Saturday, September 26, 2009

Prelude to Living in Providencia, Part One: Planes

So I’m here in Providencia, finally moved into the place where it looks as though we’ll be spending the next 2-3 months. It’s Saturday morning, and I started traveling Monday afternoon. It’s been a very long week. I’m sitting in a restaurant called Pizza’s Place that gets good reception for the internet, and although it’s closed now nobody really seems to care that I’m sitting here because nobody really cares what you do here in general. Providencia is undeniably beautiful and has all the allure you’d hope for in a remote, somewhat run-down tropical island. (Though for such a small place, I have to say that it takes an awfully long time to get around, and for an island, there are surprisingly few beaches.) In somewhat reduced form, here follows the chronicle of getting to this point. I’m going to post it in two parts, because a whole lot of crap was packed into the last few days.

Monday, 1:30 pm: My mom and I leave the house, heading for LaGuardia. The plan: NY to Houston to Bogota to San Andres to Providencia, all in all a solid 24 hours of traveling. At this point, I am wishing that I could just cut to Tuesday night and be happily and comfortably moved in, avoiding all of the hassle of traveling. (Big mistake. Tuesday night = extremely, comically miserable. If I had seen into the future, I might have chosen to abandon the whole enterprise.) We arrived at the airport, I went through security and everything, no problem, waited for the plane, and took off on schedule. Arrived in Houston at around 8:00 pm (really 9:00 with the time difference) and killed time until taking a connecting flight to Bogota at midnight. I arrived in Bogota tired but on schedule at 5:00 am. So far, so good.

I met up with Silvia and Pola, her cat, at the Bogota airport. After breakfast at a place called Crepes y Waffles (exactly what it sounds like), we made our way through security, including a security officer opening all my carry-on luggage and squeezing the lining to make sure I wasn’t concealing everything, and caught our flight to San Andres. Upon landing, we made our way past some sort of customs officer who did not seem pleased that we were planning to stay as long as we were. There, our bags were checked again. A guy at the airport helped us store our luggage for a few hours and then drove us to lunch and back. Lunch was stewed conch. It was very good. When we returned to the airport and checked in for our final flight, they informed Silvia that her cat Pola was going to have to be checked. Silvia may have thought that it was cause for concern, but it was in fact hilarious, and both I and the guy moving the luggage acknowledged this fact. When we got to the plane, the guy showed her that Pola was safely stowed on top of all the other luggage (it was a little propeller plane so all the luggage was just in the back). Providencia looked gorgeous from the air. We landed. We made it.

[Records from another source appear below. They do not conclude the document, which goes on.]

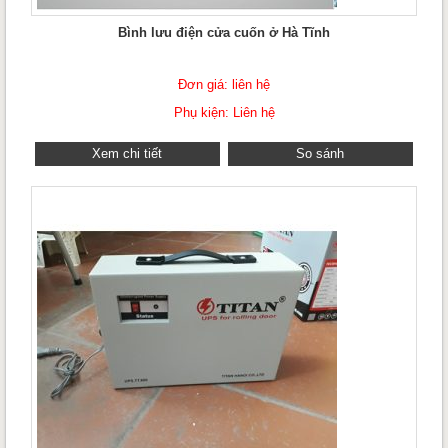
Bình lưu điện cửa cuốn ở Hà Tĩnh
Đơn giá: liên hệ
Phụ kiện: Liên hệ
Xem chi tiết
So sánh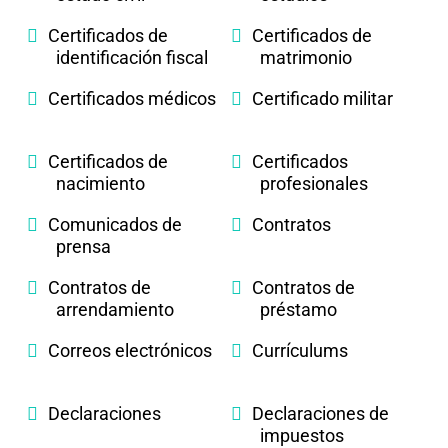
Certificados de
Certificados de
identificación fiscal
matrimonio
Certificados médicos
Certificado militar
Certificados de
Certificados
nacimiento
profesionales
Comunicados de
Contratos
prensa
Contratos de
Contratos de
arrendamiento
préstamo
Correos electrónicos
Currículums
Declaraciones
Declaraciones de
impuestos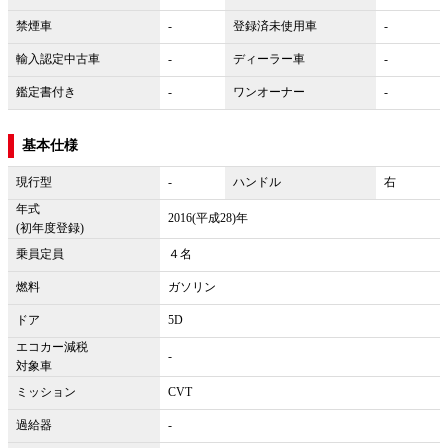
禁煙車
-
登録済未使用車
-
輸入認定中古車
-
ディーラー車
-
鑑定書付き
-
ワンオーナー
-
基本仕様
現行型
-
ハンドル
右
年式
2016(平成28)年
(初年度登録)
乗員定員
４名
燃料
ガソリン
ドア
5D
エコカー減税
-
対象車
ミッション
CVT
過給器
-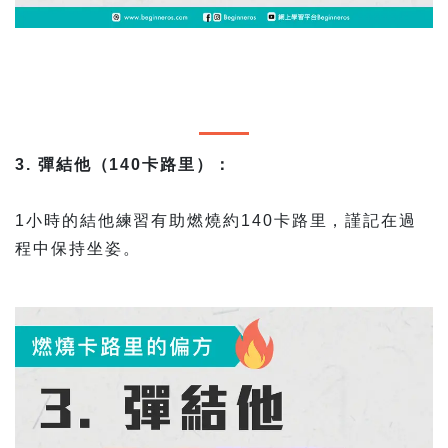
3. 彈結他（140卡路里）：
1小時的結他練習有助燃燒約140卡路里，謹記在過
程中保持坐姿。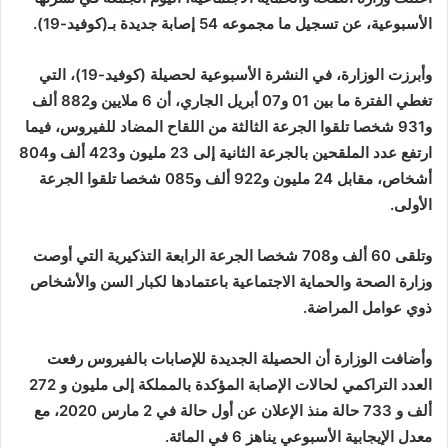
الأسبوعية، عن تسجيل ما مجموعه 54 إصابة جديدة بـ(كوفيد-19).
وأبرزت الوزارة، في النشرة الأسبوعية لحصيلة (كوفيد-19)، التي
تغطي الفترة ما بين 01 و07 أبريل الجاري، أن 6 ملايين و882 ألف
و931 شخصا تلقوا الجرعة الثالثة من اللقاح المضاد للفيروس، فيما
ارتفع عدد الملقحين بالجرعة الثانية إلى 23 مليون و423 ألف و804
أشخاص، مقابل 24 مليون و922 ألف و085 شخصا تلقوا الجرعة
الأولى.
وتلقى 60 ألف و708 شخصا الجرعة الرابعة التذكيرية التي أوصت
وزارة الصحة والحماية الاجتماعية باعتمادها لكبار السن والأشخاص
ذوي عوامل المراضة.
وأضافت الوزارة أن الحصيلة الجديدة للإصابات بالفيروس رفعت
العدد التراكمي لحالات الإصابة المؤكدة بالمملكة إلى مليون و 272
ألف و 733 حالة منذ الإعلان عن أول حالة في 2 مارس 2020، مع
معدل الإيجابية الأسبوعي يناهز 6 في المائة.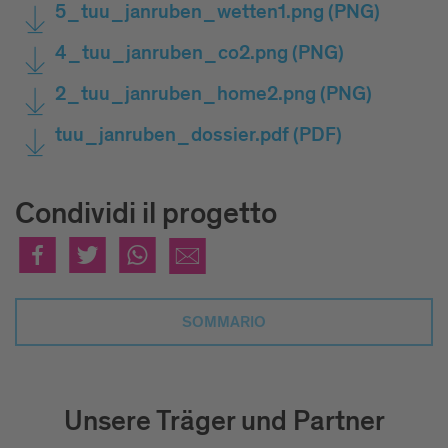
5_tuu_janruben_wetten1.png
(PNG)
4_tuu_janruben_co2.png
(PNG)
2_tuu_janruben_home2.png
(PNG)
tuu_janruben_dossier.pdf
(PDF)
Condividi il progetto
SOMMARIO
Unsere Träger und Partner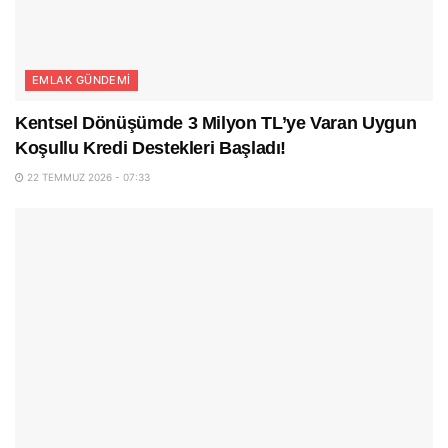
EMLAK GÜNDEMI
Kentsel Dönüşümde 3 Milyon TL’ye Varan Uygun
Koşullu Kredi Destekleri Başladı!
22 TEMMUZ 2026 - 07:33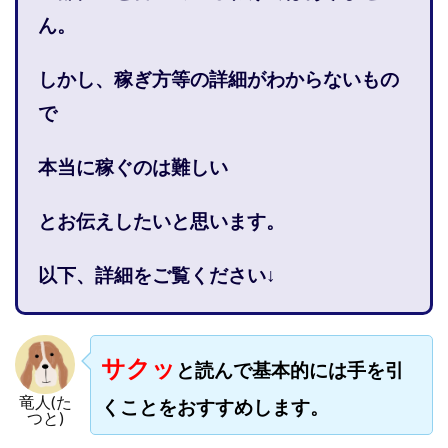
株式会社PROGRESS
株式会社Regene
ん。
株式会社Research
株式会社reward
株式会社ROAD
株式会社SD TRUST
株式会社SELLTEC
しかし、稼ぎ方等の詳細がわからないもの
株式会社Seven stud
株式会社SixSence
で
株式会社Smart Life
株式会社soleil
株式会社monokoko
株式会社Link Partners
本当に稼ぐのは難しい
株式会社Axio
株式会社FlowRace
とお伝えしたいと思います。
株式会社BANKER6
株式会社Be honest
株式会社Bell tree
株式会社BLOOM
株式会社BLUE
以下、詳細をご覧ください↓
株式会社Continue Marketing LAB
株式会社e-plus
株式会社FC
株式会社FEEL
株式会社first
株式会社FrontShine
株式会社Link
サクッ
と読んで基本的には手を引
株式会社GENERALHAWK
株式会社gleam
竜人(た
株式会社GOLAZO
株式会社greed
株式会社GW
くことをおすすめします。
つと)
株式会社H・S
株式会社H.S
株式会社ICC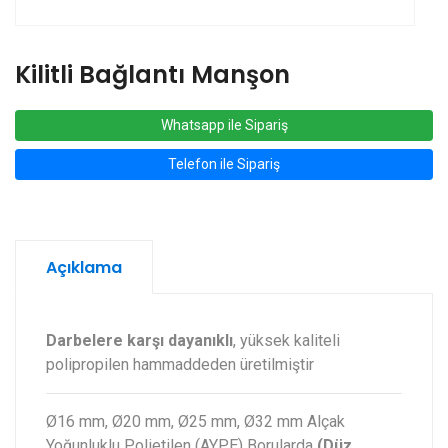
Kilitli Bağlantı Manşon
Whatsapp ile Sipariş
Telefon ile Sipariş
Açıklama
Darbelere karşı dayanıklı
, yüksek kaliteli
polipropilen hammaddeden üretilmiştir
Ø16 mm, Ø20 mm, Ø25 mm, Ø32 mm Alçak
Yoğunluklu Polietilen (AYPE) Borularda
(Düz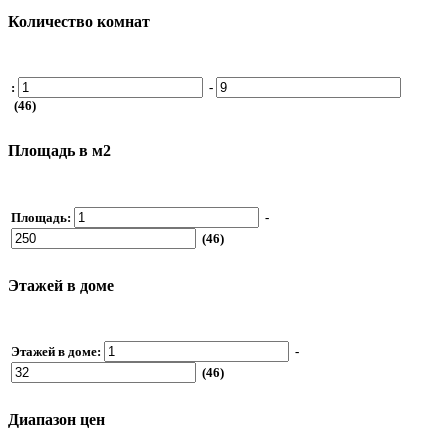
Количество комнат
:
-
(46)
Площадь в м2
Площадь:
-
(46)
Этажей в доме
Этажей в доме:
-
(46)
Диапазон цен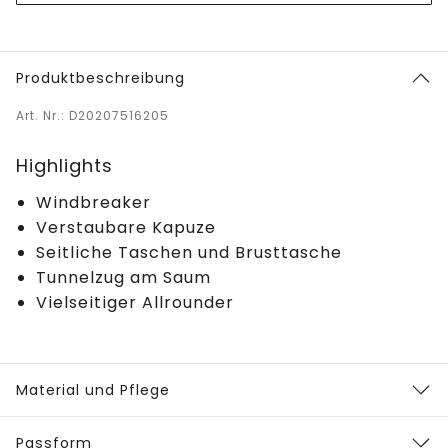
Produktbeschreibung
Art. Nr.: D20207516205
Highlights
Windbreaker
Verstaubare Kapuze
Seitliche Taschen und Brusttasche
Tunnelzug am Saum
Vielseitiger Allrounder
Material und Pflege
Passform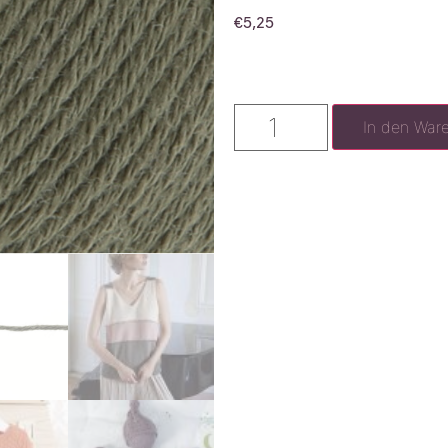
€
5,25
In den War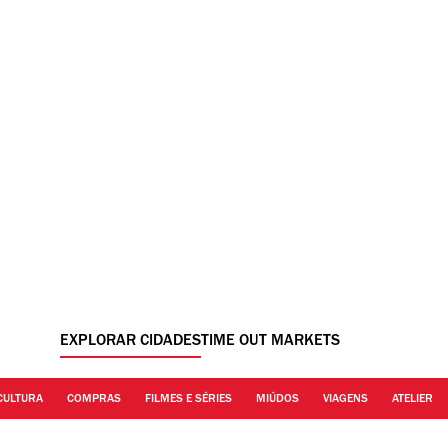
EXPLORAR CIDADES
TIME OUT MARKETS
CULTURA
COMPRAS
FILMES E SÉRIES
MIÚDOS
VIAGENS
ATELIER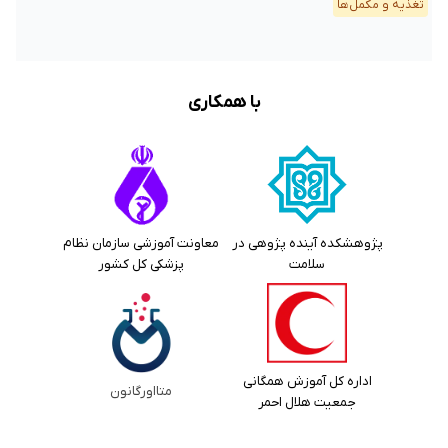
تغذیه و مکمل‌ها
با همکاری
پژوهشکده آینده پژوهی در
معاونت آموزشی سازمان نظام
سلامت
پزشکی کل کشور
اداره کل آموزش همگانی
متااورگانون
جمعیت هلال احمر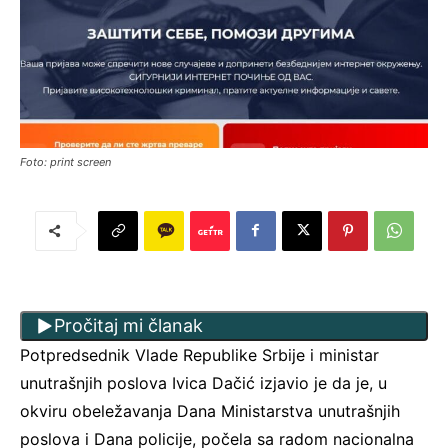
Foto: print screen
Pročitaj mi članak
Potpredsednik Vlade Republike Srbije i ministar
unutrašnjih poslova Ivica Dačić izjavio je da je, u
okviru obeležavanja Dana Ministarstva unutrašnjih
poslova i Dana policije, počela sa radom nacionalna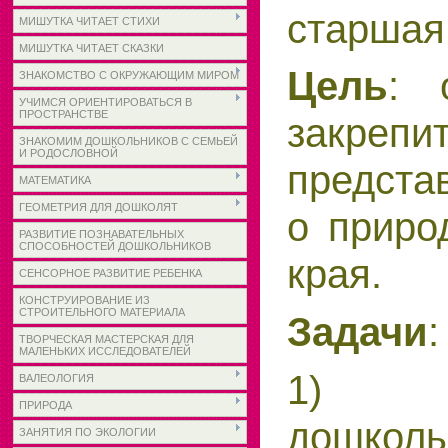
старшая
МИШУТКА ЧИТАЕТ СТИХИ
МИШУТКА ЧИТАЕТ СКАЗКИ
Цель
: 
ЗНАКОМСТВО С ОКРУЖАЮЩИМ МИРОМ
УЧИМСЯ ОРИЕНТИРОВАТЬСЯ В
ПРОСТРАНСТВЕ
закрепи
ЗНАКОМИМ ДОШКОЛЬНИКОВ С СЕМЬЕЙ
И РОДОСЛОВНОЙ
предста
МАТЕМАТИКА
ГЕОМЕТРИЯ ДЛЯ ДОШКОЛЯТ
о приро
РАЗВИТИЕ ПОЗНАВАТЕЛЬНЫХ
СПОСОБНОСТЕЙ ДОШКОЛЬНИКОВ
края.
СЕНСОРНОЕ РАЗВИТИЕ РЕБЕНКА
КОНСТРУИРОВАНИЕ ИЗ
СТРОИТЕЛЬНОГО МАТЕРИАЛА
Задачи
:
ТВОРЧЕСКАЯ МАСТЕРСКАЯ ДЛЯ
МАЛЕНЬКИХ ИССЛЕДОВАТЕЛЕЙ
1) з
ВАЛЕОЛОГИЯ
ПРИРОДА
дошко
ЗАНЯТИЯ ПО ЭКОЛОГИИ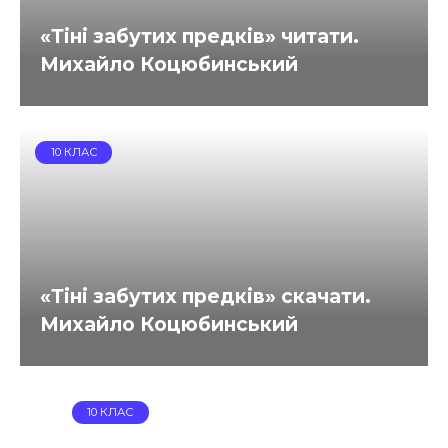
«Тіні забутих предків» читати.
Михайло Коцюбинський
10 КЛАС
«Тіні забутих предків» скачати.
Михайло Коцюбинський
10 КЛАС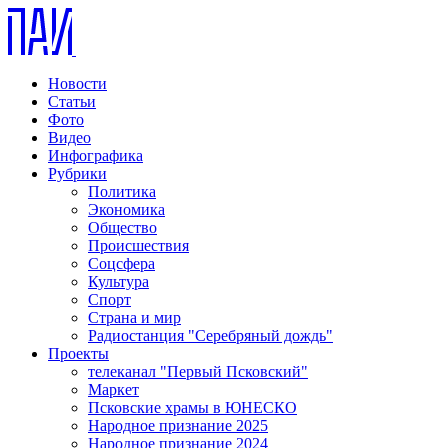
Новости
Статьи
Фото
Видео
Инфографика
Рубрики
Политика
Экономика
Общество
Происшествия
Соцсфера
Культура
Спорт
Страна и мир
Радиостанция "Серебряный дождь"
Проекты
телеканал "Первый Псковский"
Маркет
Псковские храмы в ЮНЕСКО
Народное признание 2025
Народное признание 2024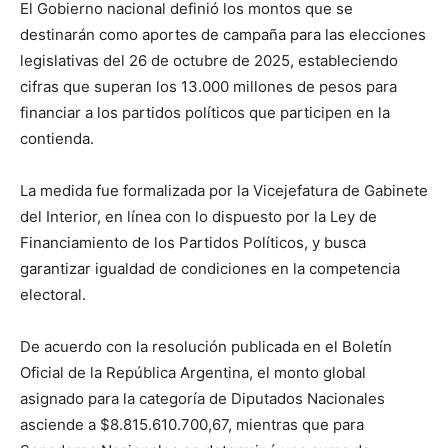
El Gobierno nacional definió los montos que se
destinarán como aportes de campaña para las elecciones
legislativas del 26 de octubre de 2025, estableciendo
cifras que superan los 13.000 millones de pesos para
financiar a los partidos políticos que participen en la
contienda.
La medida fue formalizada por la Vicejefatura de Gabinete
del Interior, en línea con lo dispuesto por la Ley de
Financiamiento de los Partidos Políticos, y busca
garantizar igualdad de condiciones en la competencia
electoral.
De acuerdo con la resolución publicada en el Boletín
Oficial de la República Argentina, el monto global
asignado para la categoría de Diputados Nacionales
asciende a $8.815.610.700,67, mientras que para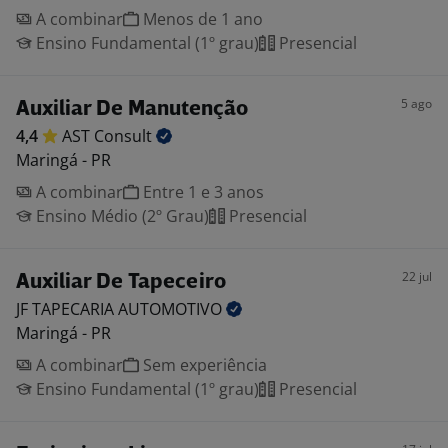
A combinar
Menos de 1 ano
Ensino Fundamental (1º grau)
Presencial
5 ago
Auxiliar De Manutenção
4,4
AST
Consult
Maringá - PR
A combinar
Entre 1 e 3 anos
Ensino Médio (2º Grau)
Presencial
22 jul
Auxiliar De Tapeceiro
JF TAPECARIA
AUTOMOTIVO
Maringá - PR
A combinar
Sem experiência
Ensino Fundamental (1º grau)
Presencial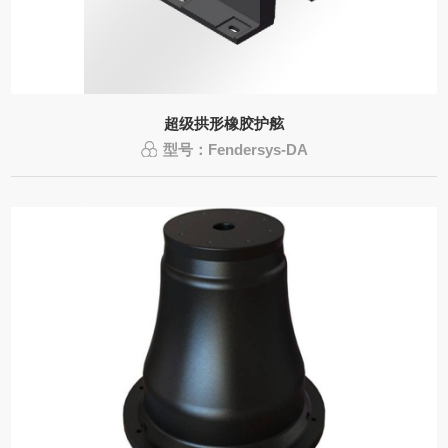
超级拱形橡胶护舷
型号：Fendersys-DA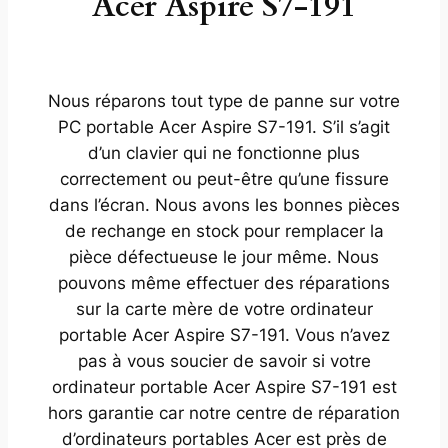
Acer Aspire S7-191
Nous réparons tout type de panne sur votre
PC portable Acer Aspire S7-191. S’il s’agit
d’un clavier qui ne fonctionne plus
correctement ou peut-être qu’une fissure
dans l’écran. Nous avons les bonnes pièces
de rechange en stock pour remplacer la
pièce défectueuse le jour même. Nous
pouvons même effectuer des réparations
sur la carte mère de votre ordinateur
portable Acer Aspire S7-191. Vous n’avez
pas à vous soucier de savoir si votre
ordinateur portable Acer Aspire S7-191 est
hors garantie car notre centre de réparation
d’ordinateurs portables Acer est près de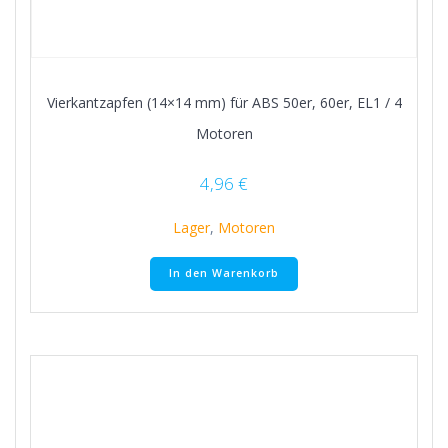
Vierkantzapfen (14×14 mm) für ABS 50er, 60er, EL1 / 4
Motoren
4,96
€
Lager
,
Motoren
In den Warenkorb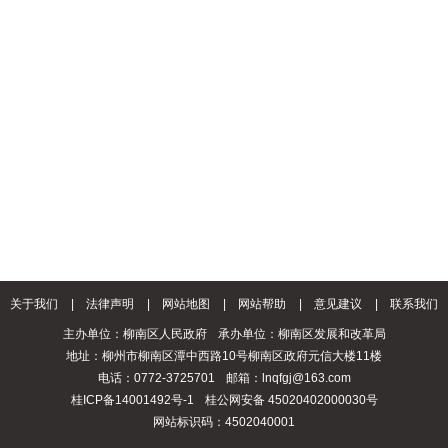
关于我们
|
法律声明
|
网站地图
|
网站帮助
|
意见建议
|
联系我们
主办单位：柳南区人民政府
承办单位：柳南区发展和改革局
地址：柳州市柳南区潭中西路10号柳南区政府元信大楼11楼
电话：0772-3725701
邮箱：lnqfgj@163.com
桂ICP备14001492号-1
桂公网安备 45020402000030号
网站标识码：4502040001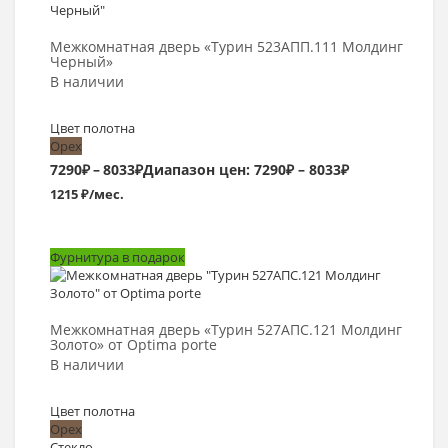
Выбрать >
Межкомнатная дверь «Турин 523АПП.111 Молдинг
Черный»
В наличии
Цвет полотна
Орех
7290
₽
–
8033
₽
Диапазон цен: 7290₽ – 8033₽
1215 ₽/мес.
Фурнитура в подарок
Выбрать >
Межкомнатная дверь «Турин 527АПС.121 Молдинг
Золото» от Optima porte
В наличии
Цвет полотна
Орех
Стекло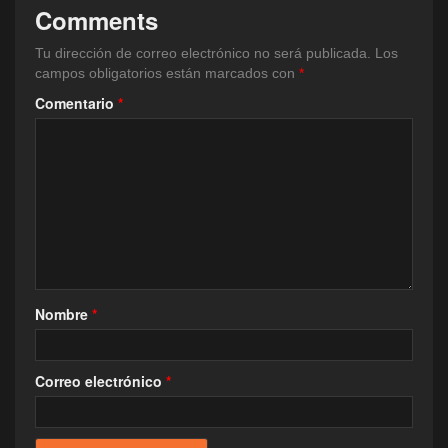
Comments
Tu dirección de correo electrónico no será publicada.
Los
campos obligatorios están marcados con
*
Comentario
*
Nombre
*
Correo electrónico
*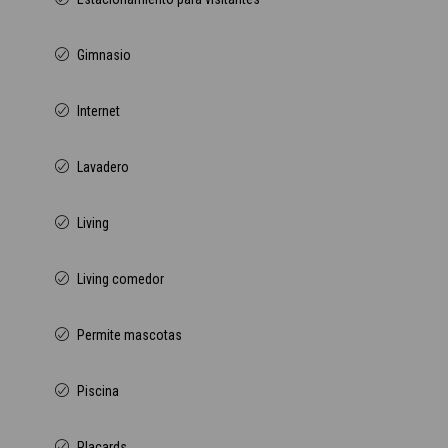
Gimnasio
Internet
Lavadero
Living
Living comedor
Permite mascotas
Piscina
Placards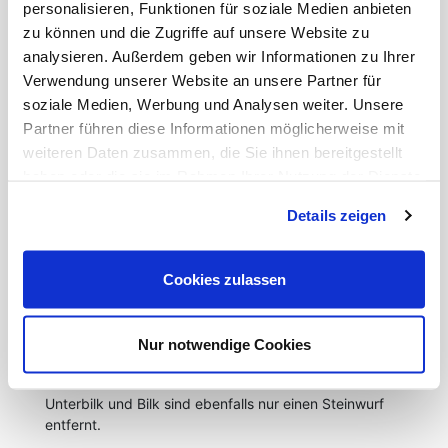
personalisieren, Funktionen für soziale Medien anbieten
- Nesprosso Maschine
zu können und die Zugriffe auf unsere Website zu
- Küche voll ausgestattet mit Geschirr,
analysieren. Außerdem geben wir Informationen zu Ihrer
Kochutensilien usw.
Verwendung unserer Website an unsere Partner für
- Bettwäsche, Handtücher
- Bügeleisen, Bügelbrett
soziale Medien, Werbung und Analysen weiter. Unsere
- Waschmaschine
Partner führen diese Informationen möglicherweise mit
- Staubsauger
weiteren Daten zusammen, die Sie ihnen bereitgestellt
haben oder die sie im Rahmen Ihrer Nutzung der Dienste
gesammelt haben.
Details zeigen
LAGE
Düsseldorf-Hamm liegt direkt im Rheinbogen im
Südwesten von Düsseldorf südlich der Innenstadt.
Cookies zulassen
Düsseldorf-Hamm besticht durch seinen ländlichen
und dörflichen Charakter und stellt somit den
Nur notwendige Cookies
absoluten Kontrast zu dem in unmittelbarer Nähe
befindlichen Medienhafen dar. Die Stadteile
Unterbilk und Bilk sind ebenfalls nur einen Steinwurf
entfernt.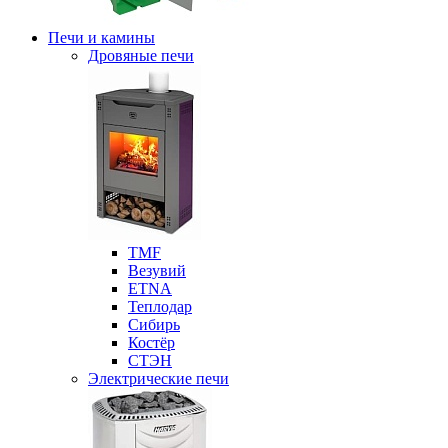
Печи и камины
Дровяные печи
ТМF
Везувий
ETNA
Теплодар
Сибирь
Костёр
СТЭН
Электрические печи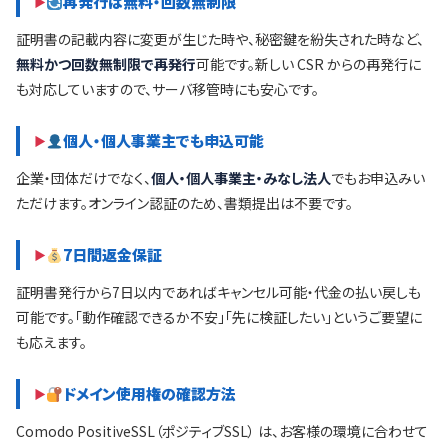
再発行は無料・回数無制限
証明書の記載内容に変更が生じた時や、秘密鍵を紛失された時など、
無料かつ回数無制限で再発行
可能です。新しい CSR からの再発行に
も対応していますので、サーバ移管時にも安心です。
個人・個人事業主でも申込可能
企業・団体だけでなく、
個人・個人事業主・みなし法人
でもお申込みい
ただけます。オンライン認証のため、書類提出は不要です。
7日間返金保証
証明書発行から7日以内であればキャンセル可能・代金の払い戻しも
可能です。「動作確認できるか不安」「先に検証したい」というご要望に
も応えます。
ドメイン使用権の確認方法
Comodo PositiveSSL（ポジティブSSL） は、お客様の環境に合わせて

The hilariously, cinematically disastrous escapades of part two to come next.

Saturday, September 19, 2009

Traveling

So I am leaving shortly to spend roughly three months in Providencia, a small, somewhat remote island in Colombia. I'm going to be living with my good friend Silvia, spending my time writing, exploring, and learning Spanish. I'll post updates and stories on here, so check back later to find out more about my travels. I'll also try and set up a place to look at pictures (though that might be iffy depending on Internet speed), and I'll post the link here once I get that up and running.